The number, frequency and size of class actions in Australia are set to rise in 2017, according to Herbert Smith Freehills.
“All litigators … will have greater reason to become more familiar with class action litigation. There will be more lawyers prosecuting and defending those claims,” partner and class actions specialist Jason Betts told Lawyers Weekly.
“It is a time of great growth for litigation funders.
“The full Federal Court decision in October to allow ‘common funds’ in class actions is likely to result in significant growth.”
Foreign funders are increasingly seeing an economic advantage in launching claims, opening their doors here because Australia’s regulatory environment for funding is ideal, Mr Betts said.
“We’ve got very low regulation designed for funding,” he said.
“We’ve got a legal system that involves strict liability for products, we’ve got a strict discloser regime, we’ve got a high rate of adult share ownership in this country, which is perfect for shareholder class action promoters. It’s an environment that’s ripe for further funding growth and that will mean further class action growth.”

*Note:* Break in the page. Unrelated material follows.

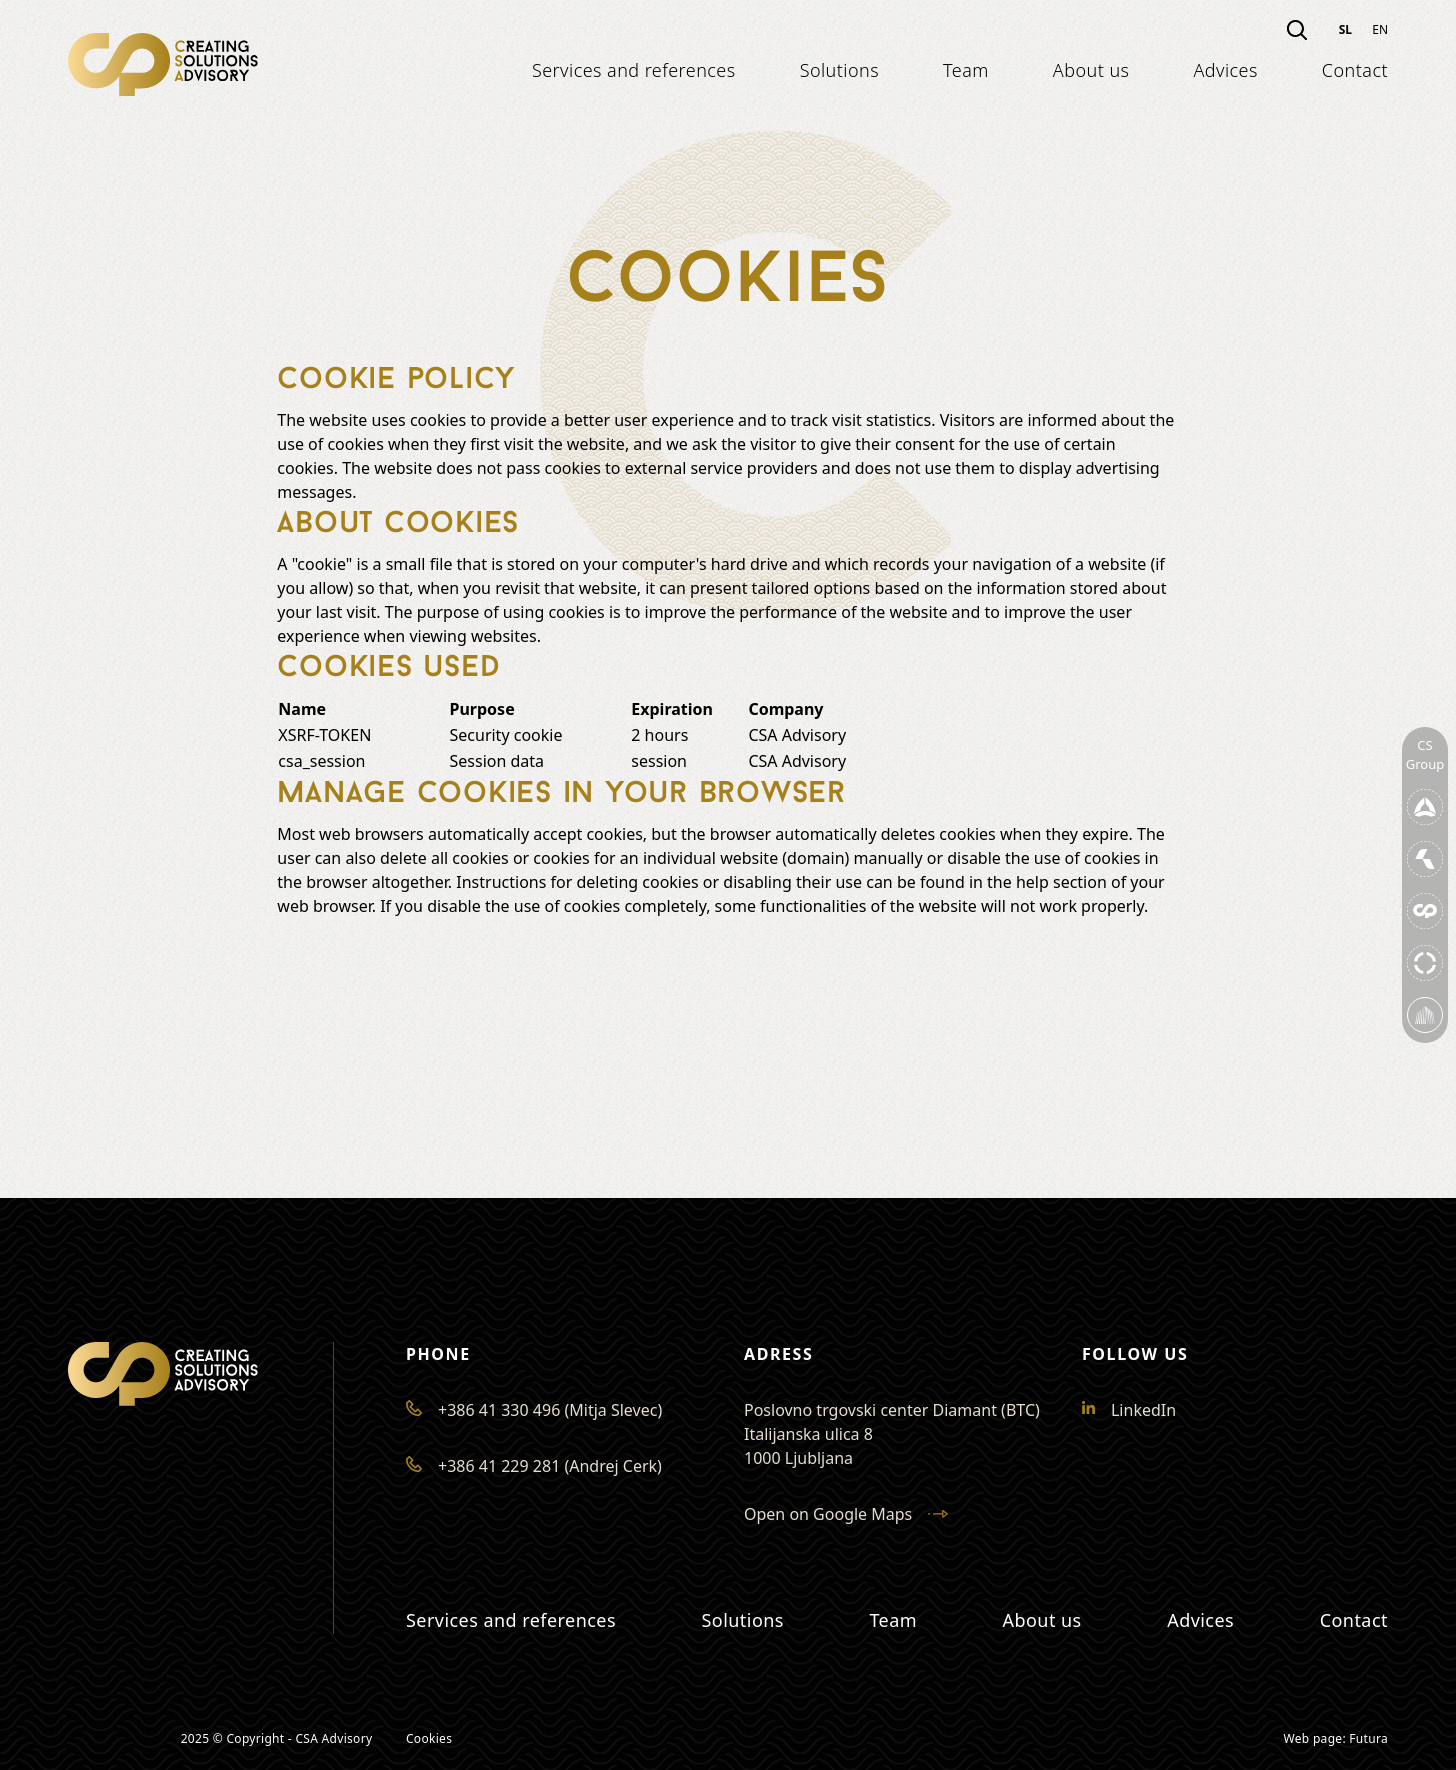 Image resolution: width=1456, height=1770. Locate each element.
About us (1091, 70)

But it could also open up the contingency fee debate, with Mr Betts saying there is a strong possibility that individual states will make the change, following the trend already sweeping the US and the UK.
“There is a trend internationally for lawyers to be able to charge in this way,” he said.
“With the increasing political and judicial momentum behind improving access to justice, we may see one or two Australian states break rank and amend their legal professional rules to allow contingency fees. This would almost certainly deepen the class action market, with more lawyers incentivised to pursue collective redress in the hope of larger returns.”
As the number of class actions looks to increase in 2017, business risks will amplify, according to Mr Betts. He noted that boards should undertake class action ‘vulnerability assessments’ across their organisations.
“We also advise companies to adopt strategies such as refreshing and updating continuous disclosure protocols so they can be prepared if faced with a claim,” he added.